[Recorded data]

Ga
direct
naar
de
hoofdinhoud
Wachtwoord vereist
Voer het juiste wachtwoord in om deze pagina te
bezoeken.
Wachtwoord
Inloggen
* * *
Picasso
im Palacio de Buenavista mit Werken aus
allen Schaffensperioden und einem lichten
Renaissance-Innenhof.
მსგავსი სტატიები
...
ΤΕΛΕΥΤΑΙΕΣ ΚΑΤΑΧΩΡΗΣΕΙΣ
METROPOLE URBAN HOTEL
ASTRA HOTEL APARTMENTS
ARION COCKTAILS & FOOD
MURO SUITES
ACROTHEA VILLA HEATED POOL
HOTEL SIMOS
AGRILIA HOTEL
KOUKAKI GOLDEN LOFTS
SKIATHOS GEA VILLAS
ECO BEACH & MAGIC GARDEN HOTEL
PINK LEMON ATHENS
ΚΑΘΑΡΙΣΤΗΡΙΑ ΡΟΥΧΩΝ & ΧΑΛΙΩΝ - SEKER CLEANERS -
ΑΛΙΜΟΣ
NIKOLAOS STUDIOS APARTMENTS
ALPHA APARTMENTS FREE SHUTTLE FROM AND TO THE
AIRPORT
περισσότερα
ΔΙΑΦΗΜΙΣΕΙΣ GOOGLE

**ACTIVITY**
Copy range, inclusive: the line holding "ARION COCKTAILS & FOOD" to the line holding "ΔΙΑΦΗΜΙΣΕΙΣ GOOGLE". Reproduce exactly those lines of the records above and no others.

**SOLUTION TO THE PROBLEM**
ARION COCKTAILS & FOOD
MURO SUITES
ACROTHEA VILLA HEATED POOL
HOTEL SIMOS
AGRILIA HOTEL
KOUKAKI GOLDEN LOFTS
SKIATHOS GEA VILLAS
ECO BEACH & MAGIC GARDEN HOTEL
PINK LEMON ATHENS
ΚΑΘΑΡΙΣΤΗΡΙΑ ΡΟΥΧΩΝ & ΧΑΛΙΩΝ - SEKER CLEANERS -
ΑΛΙΜΟΣ
NIKOLAOS STUDIOS APARTMENTS
ALPHA APARTMENTS FREE SHUTTLE FROM AND TO THE
AIRPORT
περισσότερα
ΔΙΑΦΗΜΙΣΕΙΣ GOOGLE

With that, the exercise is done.